TASK DATA:
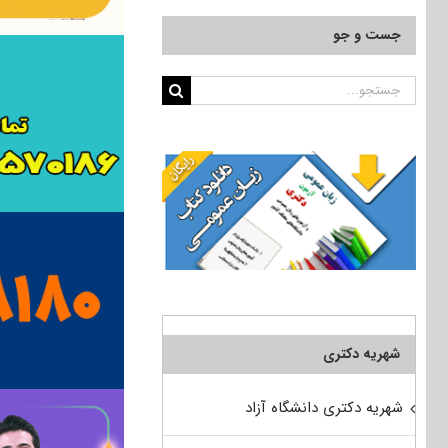
جست و جو
جستجو
برای:
شهریه دکتری
شهریه دکتری دانشگاه آزاد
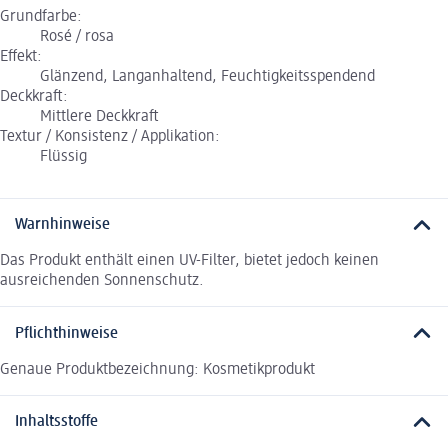
Grundfarbe:
Rosé / rosa
Effekt:
Glänzend, Langanhaltend, Feuchtigkeitsspendend
Deckkraft:
Mittlere Deckkraft
Textur / Konsistenz / Applikation:
Flüssig
Warnhinweise
Das Produkt enthält einen UV-Filter, bietet jedoch keinen
ausreichenden Sonnenschutz.
Pflichthinweise
Genaue Produktbezeichnung: Kosmetikprodukt
Inhaltsstoffe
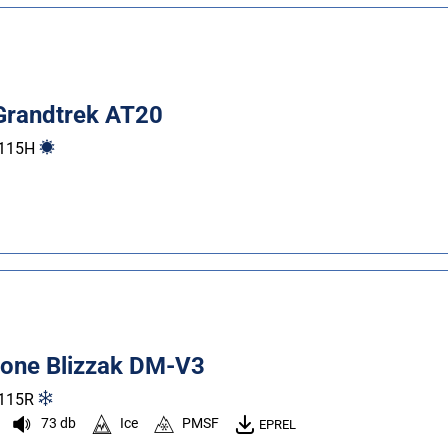
Grandtrek AT20
115
H
tone Blizzak DM-V3
115
R
73 db
Ice
PMSF
EPREL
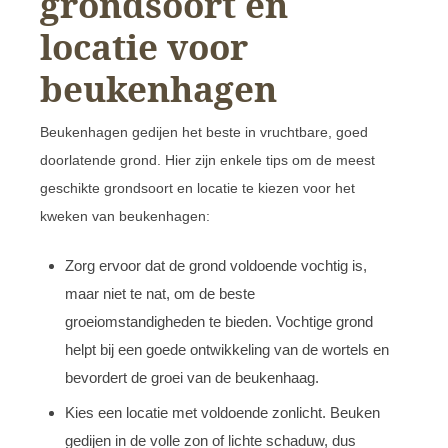
grondsoort en
locatie voor
beukenhagen
Beukenhagen gedijen het beste in vruchtbare, goed
doorlatende grond. Hier zijn enkele tips om de meest
geschikte grondsoort en locatie te kiezen voor het
kweken van beukenhagen:
Zorg ervoor dat de grond voldoende vochtig is,
maar niet te nat, om de beste
groeiomstandigheden te bieden. Vochtige grond
helpt bij een goede ontwikkeling van de wortels en
bevordert de groei van de beukenhaag.
Kies een locatie met voldoende zonlicht. Beuken
gedijen in de volle zon of lichte schaduw, dus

WHAT YOU NEED TO DO:
Which of the lines above carry the string "beste"? Pick them out and copy them.

ANSWER FOR THE TASK:
Beukenhagen gedijen het beste in vruchtbare, goed
maar niet te nat, om de beste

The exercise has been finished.